Twitter hashtags are used to identify conversations related to specific topics. Anyone can include a hashtag in a tweet. You can create your own hashtags or use hashtags that other people are already tweeting about. Just place a # in front of a keyword, include it in a tweet, and you’ve used a hashtag!
But how do you use Twitter hashtags the right way? Following are 10 tips to help you write better tweets with relevant hashtags that help you engage with other Twitter users and get the most out of your efforts. Whether you tweet for fun, for your career, or for business, these tips will make you a better tweeter.
Always write your tweets before you add hashtags to them. What you say is more important than how you tag it.
Shorter hashtags are always better than longer hashtags. Don’t waste valuable real estate by eating up characters in the 140-character tweet limit with lengthy hashtags that are too specific. The longer your hashtags, the less useful the actual content of your tweet becomes.
Know your hashtags before you tweet, and make sure you use the right ones to engage with the right people. In other words, use tools like the Twitter hashtag search feature, Hashtags.org, What the Trend, or Twubs to search for hashtags, and choose the ones that are most appropriate for and popular enough to help you reach your goals for each tweet. Of course, you can always start your own hashtags, too!
Take some time to format your tweets that include hashtags correctly. Don’t pile up a bunch of hashtags at the beginning or end of your tweets. Make sure there is a space between your hashtag and the words that precede and follow it in your tweet. Also, consider how the length of your tweet and position of the hashtag will be affected when someone retweets your original tweet. Retweets append the other user’s @username to the beginning of the tweet, which means characters might get cut off of your original tweet to stay within the 140-character limit. Furthermore, hashtags should be formatted in CamelCasewith no spaces between words and the first letter of each word capitalized.

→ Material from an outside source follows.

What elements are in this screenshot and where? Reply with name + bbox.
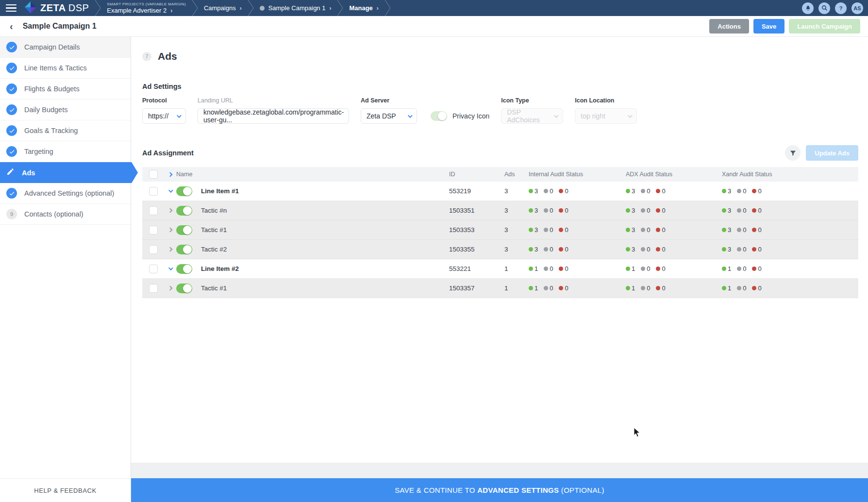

Don’t overload your Twitter timeline or your individual tweets with hashtags. Instead, limit the use of hashtags to no more than two per tweet, and only include a hashtag in a tweet if that hashtag is truly meaningful and useful.
You should monitor the hashtags that are most important to you using a tool like TweetDeck or HootSuite, so you can jump into conversations that matter to you in a timely manner.
If you have a specific topic that you want to talk about with a group of people via Twitter, you can schedule a specific time to discuss the topic in a tweet chat on your public Twitter timelines using a predetermined hashtag. You can also join tweet chats related to hashtags that matter to you. Use a tool like TweetChat.com to find, start, and participate in real-time chats based on Twitter hashtags.
Just because you include a hashtag in one of your tweets doesn’t mean that it will be retweeted, replied to, and mentioned by a large group of people. In other words, don’t expect to see your hashtag appear on Twitter’s list of trending topics.
Hashtag hijacking happens when you publish a tweet with a Twitter hashtag (that you or someone else started) but that hashtag is “stolen” by members of the broader Twitter user population. Those people use the hashtag to share tweets that have nothing to do with the original topic or to paint something related to the original topic in a negative light. Therefore, think long and hard before you start using a hashtag with your name, company name, product name, and so on in it. You never know what might happen to that hashtag. Sometimes the risk isn’t worth the reward, and only you can make that decision for yourself.